A small percentage of children infected with SARS-CoV-2 develop MIS-C about 2 to 4 weeks later. It is considered a separate disease entity from COVID-19 and is associated with persistent fever, digestive symptoms, rash, bilateral nonpurulent conjunctivitis, mucocutaneous inflammation signs, and frequent cardiovascular involvement. In more than 60% of cases, it leads to hemodynamic failure, with acute cardiac dysfunction.
Because MIS-C resembles Kawasaki disease, clinicians modeled their treatment on that condition and started with immunoglobulins alone, Dr. Angoulvant said.
Based on expert opinion, the National Health Service in the United Kingdom published a consensus statement in Sept. listing immunoglobulins alone as the first-line treatment.
But anecdotal reports have emerged that combining the immunoglobulins with a corticosteroid worked better. To investigate this possibility, Dr. Angoulvant and colleagues analyzed records of MIS-C cases in France, where physicians are required to report all suspected cases of MIS-C to the French National Public Health Agency.
Among the 181 cases they scrutinized, 111 fulfilled the World Health Organization criteria for MIS-C. Of these, the researchers were able to match 64 patients who had received immunoglobulins alone with 32 who had received the combined therapy and could be matched using propensity scores.
The researchers defined treatment failure as persistence of fever for 2 days after the start of therapy or recurrence of fever within a week. By this measure, the combination treatment failed in only 9% of cases while immunoglobulins alone failed in 38% of cases. The difference was statistically significant (P = .008). Most of those for whom these treatments failed received second-line treatments such as steroids or biological agents.
Patients treated with the combination therapy also had a lower risk of secondary acute left ventricular dysfunction (odds ratio, 0.20; 95% confidence interval, 0.06-0.66) and a lower risk of needing hemodynamic support (OR, 0.21; 95% CI, 0.06-0.76).
Those receiving the combination therapy spent a mean of 4 days in the pediatric intensive care unit compared with 6 days for those receiving immunoglobulins alone. (Difference in days, −2.4; 95% CI, −4.0 to −0.7; P = .005).
There are few drawbacks to the combination approach, Dr. Angoulvant said, as the side effects of corticosteroids are generally not severe and they can be anticipated because this class of medications has been used for many years.

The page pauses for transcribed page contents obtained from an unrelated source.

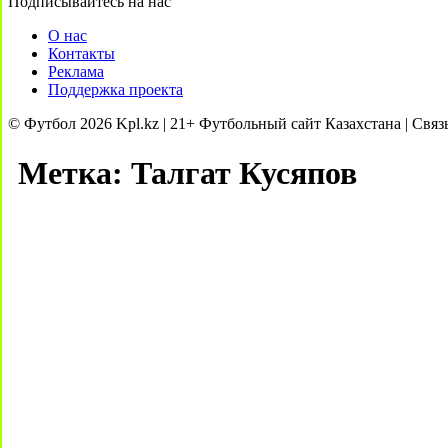
Подписывайтесь на нас
О нас
Контакты
Реклама
Поддержка проекта
© Футбол 2026 Kpl.kz | 21+ Футбольный сайт Казахстана | Связ
Метка:
Талгат Кусяпов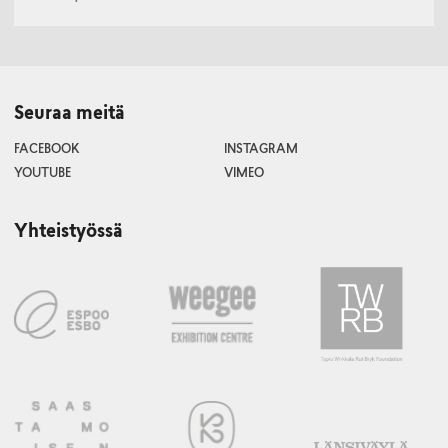
Seuraa meitä
FACEBOOK
INSTAGRAM
YOUTUBE
VIMEO
Yhteistyössä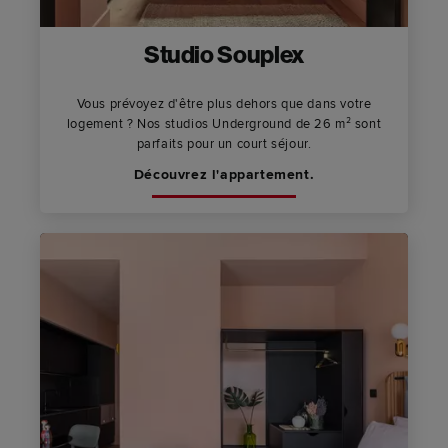
Studio Souplex
Vous prévoyez d'être plus dehors que dans votre
logement ? Nos studios Underground de 26 m² sont
parfaits pour un court séjour.
Découvrez l'appartement.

The study raises the question of whether corticosteroids might work as well by themselves, but it could not be answered with this database as no one is using that approach in France, Dr. Angoulvant said. “I hope other teams around the world could bring us the answer.”
In the United States, most physicians appear to already be using the combination therapy, said David Teachey, MD, an associate professor of pediatrics at the Children’s Hospital of Philadelphia and the University of Pennsylvania, Philadelphia.
The reduction in time in pediatric intensive care and the reduced risk of cardiac dysfunction are important findings, he said.
This retrospective study falls short of the evidence provided by a randomized clinical trial, Dr. Teachey noted. But he acknowledged that few families would agree to participate in such a trial as they would have to take a chance that the sick children would receive a less effective therapy than what they would otherwise get. “It’s hard to [talk] about a therapy reduction,” he told this news organization.
Given that impediment, he agreed with Dr. Angoulvant that the current study and others like it may provide the best data available pointing to a treatment approach for MIS-C.
The study received an unrestricted grant from Pfizer. The French COVID-19 Paediatric Inflammation Consortium received an unrestricted grant from the Square Foundation (Grandir–Fonds de Solidarité pour L’Enfance). Dr. Angoulvant and Dr. Teachey have disclosed no relevant financial relationships.
A version of this article first appeared on Medscape.com.